- What you should do
Work through the data below and copy out every line where "extranjero" is found.

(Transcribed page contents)
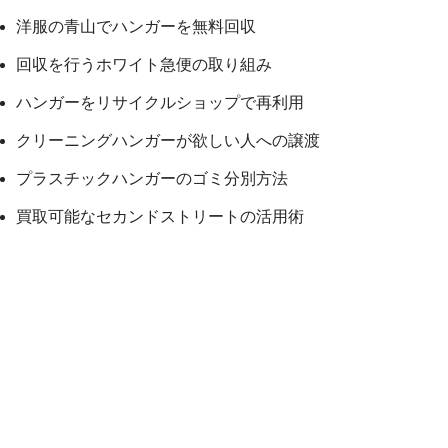
洋服の青山でハンガーを無料回収
回収を行うホワイト急便の取り組み
ハンガーをリサイクルショップで再利用
クリーニングハンガーが欲しい人への譲渡
プラスチックハンガーのゴミ分別方法
買取可能なセカンドストリートの活用術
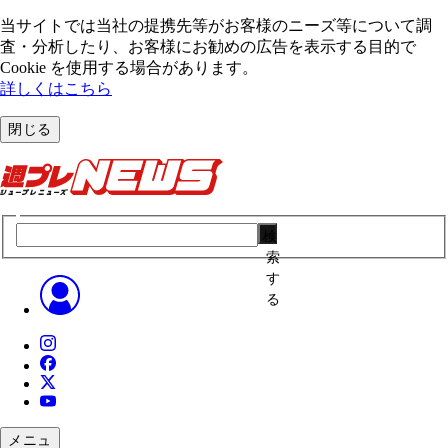
当サイトでは当社の提携先等がお客様のニーズ等について調
査・分析したり、お客様にお勧めの広告を表⽰する⽬的で
Cookie を使⽤する場合があります。
詳しくはこちら
閉じる
検
索
す
る
メニュ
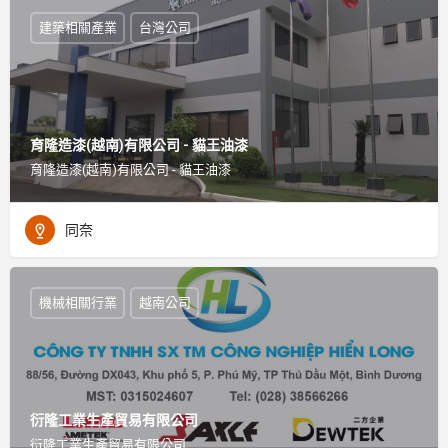
建築相關產業
台灣公司
育隆造漆(越南)有限公司 - 貓王油漆
育隆造漆(越南)有限公司 - 貓王油漆
同奈
機械相關行業
越南公司
衍隆工業生產貿易有限公司
衍隆工業生產貿易有限公司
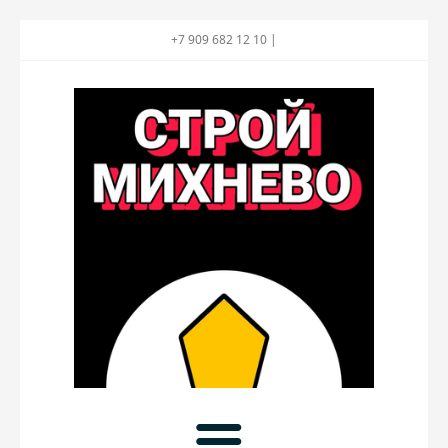
+7 909 682 12 10 |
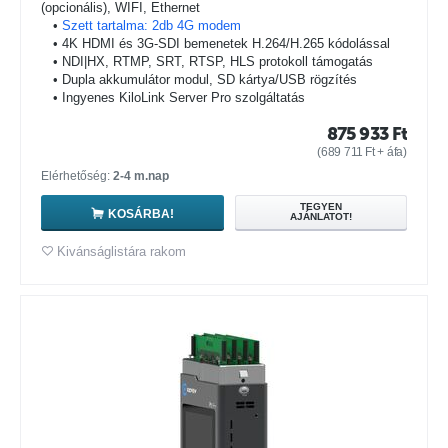
(opcionális), WIFI, Ethernet
•
Szett tartalma: 2db 4G modem
• 4K HDMI és 3G-SDI bemenetek H.264/H.265 kódolással
• NDI|HX, RTMP, SRT, RTSP, HLS protokoll támogatás
• Dupla akkumulátor modul, SD kártya/USB rögzítés
• Ingyenes KiloLink Server Pro szolgáltatás
875 933
Ft
(
689 711
Ft
+ áfa)
Elérhetőség:
2-4 m.nap
TEGYEN
KOSÁRBA!
AJÁNLATOT!
Kivánságlistára rakom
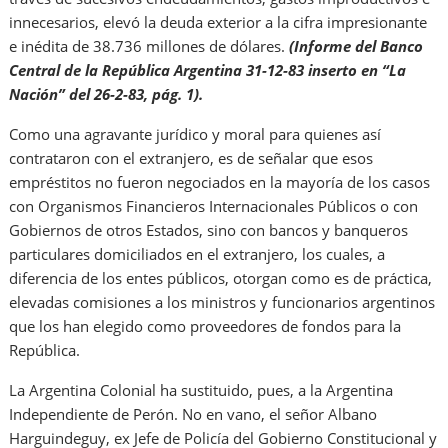
innecesarios, elevó la deuda exterior a la cifra impresionante
e inédita de 38.736 millones de dólares.
(Informe del Banco
Central de la República Argentina 31-12-83 inserto en “La
Nación” del 26-2-83, pág. 1).
Como una agravante jurídico y moral para quienes así
contrataron con el extranjero, es de señalar que esos
empréstitos no fueron negociados en la mayoría de los casos
con Organismos Financieros Internacionales Públicos o con
Gobiernos de otros Estados, sino con bancos y banqueros
particulares domiciliados en el extranjero, los cuales, a
diferencia de los entes públicos, otorgan como es de práctica,
elevadas comisiones a los ministros y funcionarios argentinos
que los han elegido como proveedores de fondos para la
República.
La Argentina Colonial ha sustituido, pues, a la Argentina
Independiente de Perón. No en vano, el señor Albano
Harguindeguy, ex Jefe de Policía del Gobierno Constitucional y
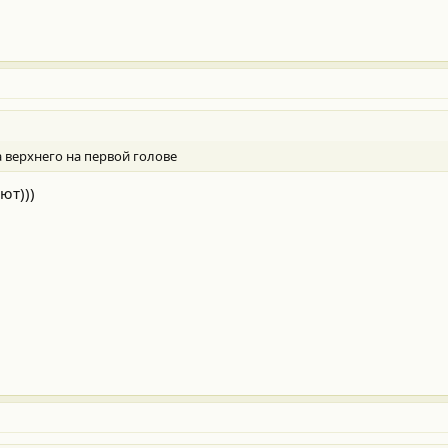
 верхнего на первой голове
ют)))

- The completed task
contrataron con el extranjero, es de señalar que esos
particulares domiciliados en el extranjero, los cuales, a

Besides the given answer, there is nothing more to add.